Transcribed page contents:
----

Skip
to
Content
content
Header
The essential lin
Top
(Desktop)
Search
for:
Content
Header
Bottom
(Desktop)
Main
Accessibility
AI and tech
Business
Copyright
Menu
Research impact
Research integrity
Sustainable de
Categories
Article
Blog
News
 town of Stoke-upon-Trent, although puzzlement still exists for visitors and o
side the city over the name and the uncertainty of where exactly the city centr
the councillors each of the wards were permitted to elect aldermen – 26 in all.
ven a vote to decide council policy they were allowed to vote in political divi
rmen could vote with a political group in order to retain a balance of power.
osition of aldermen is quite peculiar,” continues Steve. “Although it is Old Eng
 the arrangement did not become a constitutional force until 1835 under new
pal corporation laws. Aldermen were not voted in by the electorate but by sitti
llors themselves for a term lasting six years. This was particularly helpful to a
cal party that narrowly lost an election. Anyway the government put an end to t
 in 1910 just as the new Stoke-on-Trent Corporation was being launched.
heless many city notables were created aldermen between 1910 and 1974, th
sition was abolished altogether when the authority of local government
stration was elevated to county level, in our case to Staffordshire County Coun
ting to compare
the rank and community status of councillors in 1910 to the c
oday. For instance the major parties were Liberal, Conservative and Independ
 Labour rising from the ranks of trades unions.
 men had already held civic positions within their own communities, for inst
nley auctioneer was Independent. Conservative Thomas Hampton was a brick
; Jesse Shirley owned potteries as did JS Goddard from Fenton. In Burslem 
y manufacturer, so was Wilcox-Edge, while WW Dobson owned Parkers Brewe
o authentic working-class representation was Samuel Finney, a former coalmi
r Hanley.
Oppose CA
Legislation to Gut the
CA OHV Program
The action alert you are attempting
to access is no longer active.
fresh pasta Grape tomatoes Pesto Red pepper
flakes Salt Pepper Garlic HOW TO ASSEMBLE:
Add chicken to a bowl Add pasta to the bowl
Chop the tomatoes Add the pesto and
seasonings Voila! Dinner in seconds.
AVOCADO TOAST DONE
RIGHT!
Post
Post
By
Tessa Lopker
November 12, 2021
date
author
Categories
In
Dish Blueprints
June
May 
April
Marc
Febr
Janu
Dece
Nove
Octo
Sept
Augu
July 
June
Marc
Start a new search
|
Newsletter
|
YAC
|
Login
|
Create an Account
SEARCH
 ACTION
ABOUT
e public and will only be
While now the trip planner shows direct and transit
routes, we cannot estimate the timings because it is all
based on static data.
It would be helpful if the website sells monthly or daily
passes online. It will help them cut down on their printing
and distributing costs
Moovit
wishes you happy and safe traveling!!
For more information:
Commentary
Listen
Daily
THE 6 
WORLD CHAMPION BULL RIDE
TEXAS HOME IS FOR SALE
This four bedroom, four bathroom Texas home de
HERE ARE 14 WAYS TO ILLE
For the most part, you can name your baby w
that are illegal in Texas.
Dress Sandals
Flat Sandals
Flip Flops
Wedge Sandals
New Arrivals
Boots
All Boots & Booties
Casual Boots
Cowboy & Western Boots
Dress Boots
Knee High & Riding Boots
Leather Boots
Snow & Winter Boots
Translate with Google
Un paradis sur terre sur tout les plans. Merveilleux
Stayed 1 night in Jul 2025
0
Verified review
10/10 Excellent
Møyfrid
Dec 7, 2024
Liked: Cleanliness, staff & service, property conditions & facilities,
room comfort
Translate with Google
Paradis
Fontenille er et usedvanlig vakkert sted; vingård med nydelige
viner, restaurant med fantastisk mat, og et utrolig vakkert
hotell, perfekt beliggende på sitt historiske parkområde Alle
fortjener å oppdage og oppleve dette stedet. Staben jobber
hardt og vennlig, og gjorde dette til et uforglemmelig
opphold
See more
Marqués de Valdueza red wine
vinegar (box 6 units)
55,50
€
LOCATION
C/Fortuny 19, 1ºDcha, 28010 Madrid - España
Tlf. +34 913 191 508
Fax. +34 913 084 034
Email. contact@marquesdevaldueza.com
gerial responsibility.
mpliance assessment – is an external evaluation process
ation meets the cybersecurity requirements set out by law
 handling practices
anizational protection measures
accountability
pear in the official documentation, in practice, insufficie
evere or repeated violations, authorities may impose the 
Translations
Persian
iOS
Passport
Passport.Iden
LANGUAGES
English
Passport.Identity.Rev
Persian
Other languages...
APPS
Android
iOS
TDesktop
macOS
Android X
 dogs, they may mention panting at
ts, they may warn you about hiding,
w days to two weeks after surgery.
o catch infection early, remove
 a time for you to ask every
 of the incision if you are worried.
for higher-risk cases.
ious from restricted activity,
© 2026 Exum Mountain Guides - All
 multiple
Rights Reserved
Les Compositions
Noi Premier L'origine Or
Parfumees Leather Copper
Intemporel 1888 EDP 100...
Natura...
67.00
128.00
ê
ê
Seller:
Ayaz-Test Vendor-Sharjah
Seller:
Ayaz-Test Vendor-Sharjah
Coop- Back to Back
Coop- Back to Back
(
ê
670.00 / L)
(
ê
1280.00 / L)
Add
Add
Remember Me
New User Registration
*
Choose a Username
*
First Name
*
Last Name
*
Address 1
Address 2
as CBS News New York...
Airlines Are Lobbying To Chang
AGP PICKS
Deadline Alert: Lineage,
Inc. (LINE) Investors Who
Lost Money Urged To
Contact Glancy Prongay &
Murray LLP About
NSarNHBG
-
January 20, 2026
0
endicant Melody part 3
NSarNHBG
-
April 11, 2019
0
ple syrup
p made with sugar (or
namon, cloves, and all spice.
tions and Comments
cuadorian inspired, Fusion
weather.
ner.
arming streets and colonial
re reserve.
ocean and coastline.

----

Task: Using the records above, restate word for word the lines from the one with "Chop the tomatoes Add the pesto and" through the one with "hotell, perfekt beliggende", both included.

Result:
Chop the tomatoes Add the pesto and
seasonings Voila! Dinner in seconds.
AVOCADO TOAST DONE
RIGHT!
Post
Post
By
Tessa Lopker
November 12, 2021
date
author
Categories
In
Dish Blueprints
June
May 
April
Marc
Febr
Janu
Dece
Nove
Octo
Sept
Augu
July 
June
Marc
Start a new search
|
Newsletter
|
YAC
|
Login
|
Create an Account
SEARCH
 ACTION
ABOUT
e public and will only be
While now the trip planner shows direct and transit
routes, we cannot estimate the timings because it is all
based on static data.
It would be helpful if the website sells monthly or daily
passes online. It will help them cut down on their printing
and distributing costs
Moovit
wishes you happy and safe traveling!!
For more information:
Commentary
Listen
Daily
THE 6 
WORLD CHAMPION BULL RIDE
TEXAS HOME IS FOR SALE
This four bedroom, four bathroom Texas home de
HERE ARE 14 WAYS TO ILLE
For the most part, you can name your baby w
that are illegal in Texas.
Dress Sandals
Flat Sandals
Flip Flops
Wedge Sandals
New Arrivals
Boots
All Boots & Booties
Casual Boots
Cowboy & Western Boots
Dress Boots
Knee High & Riding Boots
Leather Boots
Snow & Winter Boots
Translate with Google
Un paradis sur terre sur tout les plans. Merveilleux
Stayed 1 night in Jul 2025
0
Verified review
10/10 Excellent
Møyfrid
Dec 7, 2024
Liked: Cleanliness, staff & service, property conditions & facilities,
room comfort
Translate with Google
Paradis
Fontenille er et usedvanlig vakkert sted; vingård med nydelige
viner, restaurant med fantastisk mat, og et utrolig vakkert
hotell, perfekt beliggende på sitt historiske parkområde Alle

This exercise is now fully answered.